| TASK STATEMENT |
Please return the listing exactly as written, but without its pictures.

Start of Block

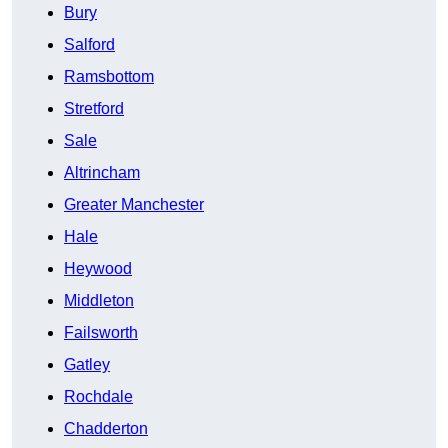
Bury
Salford
Ramsbottom
Stretford
Sale
Altrincham
Greater Manchester
Hale
Heywood
Middleton
Failsworth
Gatley
Rochdale
Chadderton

End of Block

| EXERCISE RESPONSE |
Bury
Salford
Ramsbottom
Stretford
Sale
Altrincham
Greater Manchester
Hale
Heywood
Middleton
Failsworth
Gatley
Rochdale
Chadderton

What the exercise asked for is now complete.